IF GOD EXISTS, WHAT WAS HE DOING BEFORE HE CREATED THE UNIVERSE?
St. Augustine is the first person who answered this question. The question assumes that time existed before the universe was created. Physics has proven that time is a property of our universe and that the universe and time came into existence together. People say that God is “eternal,” which they think means “goes one forever,” but “eternal” really means “outside of time.” (85, D’Souza). So we cannot really limit God to the constraints of time or even the physical universe. So, God wasn’t doing anything (like twiddling his thumbs), he was being God.
IF GOD EXISTS, WHAT CREATED GOD?
If you think of God as the source of everything else, you may have asked or heard this question. Here is the problem with the question “What created God”? If everything that exists has a cause, then there must have been a first or uncaused cause. Atheists like Dawkins argue that we cannot account for unexplained things – all that exists – by attributing them to another unexplained thing -God (The God Delusion,143). But he is missing something in his logic. The question is what caused everything that exists in the universe, but it is not what caused everything that exists period. God is outside the universe so he does not fit into the question. I look at it, simplistically, like the electric light bulb. We use and enjoy and depend on the light it produces without ever questioning its creator, Thomas Edison. It would be laughable to say something like “Thomas Edison created the light bulb, but someone had to create Thomas Edison.” Or, “Who had Thomas Edison’s idea before he had the idea”? Someone did create Edison—his parents—but in the context of the light bulb, the charge would be ludicrous. And, no one had the idea before Thomas Edison had it. Dinesh D’Souza said think of it like a novel. I changed his illustration in Crime and Punishment to the following: In The Hunger Games, Katniss Everdeen’s actions caused the death of President Alma Coin of District 13. But the author, Susan Collins, is the cause of the story on another level entirely. Someone may ask while reading the story, “Where did that character come from?” but they would never ask “Where did this Susan Collins come from?” The author, like God, is outside the narrative, as its creator. (86, D’Sousa)
WHAT CAN BE GREATER THAN GOD?
The argument goes this way: we can all conceive of a being above whom no higher being could be thought—i.e., God.
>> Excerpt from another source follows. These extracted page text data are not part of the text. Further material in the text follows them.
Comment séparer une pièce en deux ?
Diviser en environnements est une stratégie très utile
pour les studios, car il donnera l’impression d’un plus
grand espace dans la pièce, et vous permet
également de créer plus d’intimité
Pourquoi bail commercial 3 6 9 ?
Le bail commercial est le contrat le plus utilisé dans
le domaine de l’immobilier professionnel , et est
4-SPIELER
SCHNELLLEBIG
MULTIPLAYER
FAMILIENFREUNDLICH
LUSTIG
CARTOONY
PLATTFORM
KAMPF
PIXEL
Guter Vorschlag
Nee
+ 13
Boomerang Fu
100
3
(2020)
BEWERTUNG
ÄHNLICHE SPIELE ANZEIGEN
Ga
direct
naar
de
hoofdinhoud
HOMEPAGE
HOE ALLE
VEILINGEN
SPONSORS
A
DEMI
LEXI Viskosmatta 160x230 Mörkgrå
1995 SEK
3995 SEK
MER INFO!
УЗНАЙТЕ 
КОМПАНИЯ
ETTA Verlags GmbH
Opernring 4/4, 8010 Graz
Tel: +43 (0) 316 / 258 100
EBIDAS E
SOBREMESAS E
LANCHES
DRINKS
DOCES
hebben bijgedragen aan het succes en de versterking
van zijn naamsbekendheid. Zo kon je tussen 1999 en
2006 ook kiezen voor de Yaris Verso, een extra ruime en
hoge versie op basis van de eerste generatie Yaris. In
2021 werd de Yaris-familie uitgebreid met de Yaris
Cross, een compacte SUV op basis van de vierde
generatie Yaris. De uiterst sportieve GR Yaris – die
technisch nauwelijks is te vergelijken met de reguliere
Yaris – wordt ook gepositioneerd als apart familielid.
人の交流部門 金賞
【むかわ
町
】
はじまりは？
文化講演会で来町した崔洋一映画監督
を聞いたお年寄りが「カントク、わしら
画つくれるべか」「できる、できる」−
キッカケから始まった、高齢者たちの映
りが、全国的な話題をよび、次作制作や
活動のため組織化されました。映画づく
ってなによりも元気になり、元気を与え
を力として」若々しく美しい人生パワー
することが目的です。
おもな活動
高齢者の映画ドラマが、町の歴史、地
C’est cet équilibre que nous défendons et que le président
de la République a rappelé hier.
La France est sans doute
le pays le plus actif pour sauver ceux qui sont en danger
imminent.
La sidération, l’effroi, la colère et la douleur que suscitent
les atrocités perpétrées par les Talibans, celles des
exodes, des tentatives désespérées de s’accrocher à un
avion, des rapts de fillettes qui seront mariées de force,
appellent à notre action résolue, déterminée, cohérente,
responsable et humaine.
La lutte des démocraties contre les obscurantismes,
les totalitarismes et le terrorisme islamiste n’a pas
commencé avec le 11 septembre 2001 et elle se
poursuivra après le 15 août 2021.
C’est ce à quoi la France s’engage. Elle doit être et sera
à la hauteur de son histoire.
If that which exists is greater in reality than it is in imagination, then logically God must exist. Think of it in terms of a musical composition. The musical composition existed in the mind of the composer before it was written down and played in reality. So, which is greater – that which can be imagined, or that which is real? That which is real, of course.
I see it like this: has anyone ever observed an animal imagining a being above whom no higher being existed? No animal has ever been observed building an altar, offering sacrifices, praying, mourning over guilt, or shaking a hoof (or primal fist) at heaven. But people do all these things. Is it because there actually is a God that we have the ability to conceive of God, and that that ability and intuition makes us unique in the animal kingdom? Just because animals cannot imagine “God” wouldn’t mean that he didn’t exist, but because we can imagine God means that he must exist.
So, the question about God’s origin is in itself either a contradiction in terms, or a disingenuous attitude of the mind and heart . . . or else plain dumb.
I relied heavily on a chapter in Dinesh D’Sousa’s book WHAT’S SO GREAT ABOUT CHRISTIANITY? in summarizing and illustrating this material.